NEW YORK (Reuters) – Private equity firm Carlyle Group wrote down the value of the investments in its buyout fund Carlyle Partners IV by 13.8 percent during the fourth quarter, a source who has viewed the figures said on Tuesday.
Carlyle Partners IV is a $7.9 billion fund raised in 2005 for buyout investments in the United States, according to a press release Carlyle issued at the time. Carlyle recently raised $13.7 billion for its buyout fund Carlyle Partners V.
The 13.8 percent figure refers to unrealized — i.e. not yet sold — privately held investments. When including publicly traded investments, the writedown was 14.8 percent, the source said.
When including gains from realized investments in companies such as car rental firm Hertz Corp and machinery parts firm AxleTech, the writedown was 8.8 percent, the source said.
Carlyle declined comment on the figures.
Private equity firms are obliged for the first time this year to value their companies as if they were to sell them today, rather than years in the future when they may be sold.
Those that have publicly traded funds, or are themselves listed, report figures to the market. Other private equity firms report numbers direct to their investors.
However, it is hard to do an apples-to-apples comparison of different firms’ figures as the methods used to calculate the asset values may not be exactly the same.

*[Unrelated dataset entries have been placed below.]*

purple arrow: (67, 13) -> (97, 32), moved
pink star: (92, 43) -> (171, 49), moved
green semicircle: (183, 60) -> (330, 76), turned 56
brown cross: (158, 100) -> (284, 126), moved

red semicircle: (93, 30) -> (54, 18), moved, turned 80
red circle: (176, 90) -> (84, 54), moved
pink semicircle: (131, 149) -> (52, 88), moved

Kohlberg Kravis Roberts & Co’s [KKR.UL] Euronext-listed KKR Private Equity Investors (KKR.AS) said on Monday the value of its portfolio was 30 percent lower than the previous quarter.
Blackstone Group (BX.N) said on Friday it wrote down the value of its private equity portfolio by 20 percent for the quarter.

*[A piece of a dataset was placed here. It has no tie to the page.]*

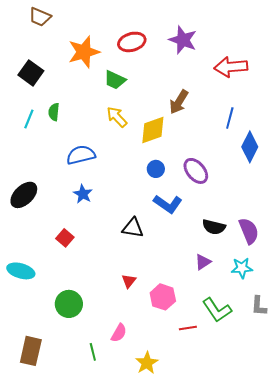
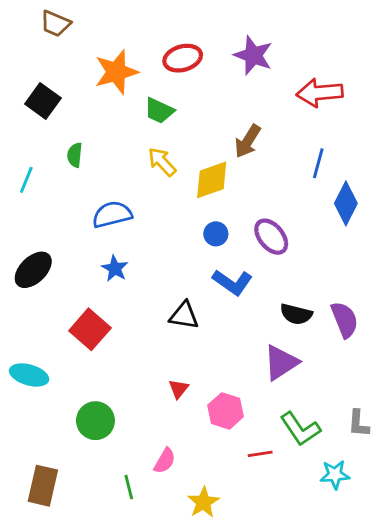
cyan line: (29, 119) -> (26, 180), moved
red square: (65, 238) -> (90, 329), size x1.6
purple triangle: (203, 262) -> (281, 363), size x1.6
cyan star: (242, 268) -> (335, 475), moved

For the fourth quarter the Standard & Poor’s 500 Index .SPX fell 22.6 percent and for 2008 it fell 38.5 percent.
Carlyle, which has numerous funds invested in areas from energy to infrastructure, announced on Tuesday it raised its second mezzanine investment fund, Carlyle Mezzanine Partners II, with commitments from investors totaling $553 million.
According to a Carlyle presentation dated December 2008 obtained by Reuters, the target on the fund was $600 million.

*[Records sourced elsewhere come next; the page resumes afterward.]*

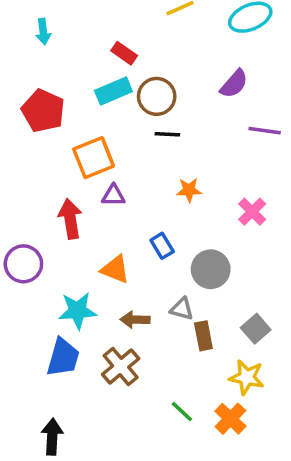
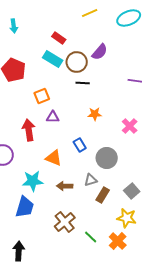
purple semicircle: (234, 84) -> (100, 52), moved
cyan rectangle: (113, 91) -> (53, 59), turned 54
orange square: (94, 158) -> (42, 96), size x0.7
gray triangle: (182, 309) -> (91, 180), turned -32
brown rectangle: (203, 336) -> (103, 195), turned 42
brown cross: (121, 366) -> (65, 222), moved

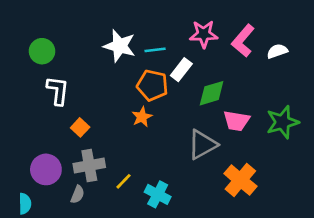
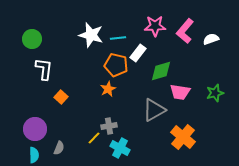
green star: (283, 122) -> (215, 93), size x0.7
gray cross: (89, 166) -> (109, 126), moved, size x0.7
cyan semicircle: (25, 204) -> (34, 155), moved

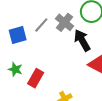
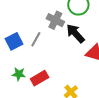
gray line: (41, 25) -> (36, 39), moved
red rectangle: (36, 78) -> (40, 78), turned 42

Carlyle raised $436 million for its first mezzanine fund in 2006. Mezzanine is unsecured debt that sits below bank loans and above equity on a company’s capital structure.
Carlyle Mezzanine Partners Co-Head Leo Helmers said in a press release that the lack of debt financing alternatives in the market provides CMP “an opportunity to get very high risk-adjusted returns in its mezzanine portfolio”.